Records from a data collection -

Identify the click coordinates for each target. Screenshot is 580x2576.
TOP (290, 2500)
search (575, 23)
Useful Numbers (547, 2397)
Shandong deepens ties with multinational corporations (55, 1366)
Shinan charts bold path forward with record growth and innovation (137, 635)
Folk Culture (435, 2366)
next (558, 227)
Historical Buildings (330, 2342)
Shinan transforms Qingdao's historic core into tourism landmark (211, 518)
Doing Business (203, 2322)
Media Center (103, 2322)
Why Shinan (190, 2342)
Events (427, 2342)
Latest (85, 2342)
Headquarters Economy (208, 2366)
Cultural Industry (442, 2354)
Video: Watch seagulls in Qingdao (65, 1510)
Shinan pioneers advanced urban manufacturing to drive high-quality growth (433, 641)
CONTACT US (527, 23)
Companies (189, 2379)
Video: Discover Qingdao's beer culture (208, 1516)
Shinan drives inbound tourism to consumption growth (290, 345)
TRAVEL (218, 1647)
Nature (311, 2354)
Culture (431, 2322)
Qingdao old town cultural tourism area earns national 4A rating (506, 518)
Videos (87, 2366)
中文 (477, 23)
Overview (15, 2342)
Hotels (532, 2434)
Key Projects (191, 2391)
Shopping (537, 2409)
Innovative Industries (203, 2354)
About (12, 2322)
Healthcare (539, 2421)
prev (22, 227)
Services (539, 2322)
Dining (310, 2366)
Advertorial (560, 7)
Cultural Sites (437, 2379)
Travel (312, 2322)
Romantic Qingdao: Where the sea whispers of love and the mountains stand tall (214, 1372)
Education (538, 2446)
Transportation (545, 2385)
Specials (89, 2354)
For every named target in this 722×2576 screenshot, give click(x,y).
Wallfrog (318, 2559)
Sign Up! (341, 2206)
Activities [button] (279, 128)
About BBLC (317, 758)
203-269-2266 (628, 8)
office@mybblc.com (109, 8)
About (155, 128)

WORK ORDER -
Without altering a single word, set down all the entries again.

SOLUTION -
Identify the click coordinates for each target. Screenshot is 580x2576.
TOP (290, 2500)
search (575, 23)
Useful Numbers (547, 2397)
Shandong deepens ties with multinational corporations (55, 1366)
Shinan charts bold path forward with record growth and innovation (137, 635)
Folk Culture (435, 2366)
next (558, 227)
Historical Buildings (330, 2342)
Shinan transforms Qingdao's historic core into tourism landmark (211, 518)
Doing Business (203, 2322)
Media Center (103, 2322)
Why Shinan (190, 2342)
Events (427, 2342)
Latest (85, 2342)
Headquarters Economy (208, 2366)
Cultural Industry (442, 2354)
Video: Watch seagulls in Qingdao (65, 1510)
Shinan pioneers advanced urban manufacturing to drive high-quality growth (433, 641)
CONTACT US (527, 23)
Companies (189, 2379)
Video: Discover Qingdao's beer culture (208, 1516)
Shinan drives inbound tourism to consumption growth (290, 345)
TRAVEL (218, 1647)
Nature (311, 2354)
Culture (431, 2322)
Qingdao old town cultural tourism area earns national 4A rating (506, 518)
Videos (87, 2366)
中文 (477, 23)
Overview (15, 2342)
Hotels (532, 2434)
Key Projects (191, 2391)
Shopping (537, 2409)
Innovative Industries (203, 2354)
About (12, 2322)
Healthcare (539, 2421)
prev (22, 227)
Services (539, 2322)
Dining (310, 2366)
Advertorial (560, 7)
Cultural Sites (437, 2379)
Travel (312, 2322)
Romantic Qingdao: Where the sea whispers of love and the mountains stand tall (214, 1372)
Education (538, 2446)
Transportation (545, 2385)
Specials (89, 2354)
For every named target in this 722×2576 screenshot, give click(x,y).
Wallfrog (318, 2559)
Sign Up! (341, 2206)
Activities [button] (279, 128)
About BBLC (317, 758)
203-269-2266 (628, 8)
office@mybblc.com (109, 8)
About (155, 128)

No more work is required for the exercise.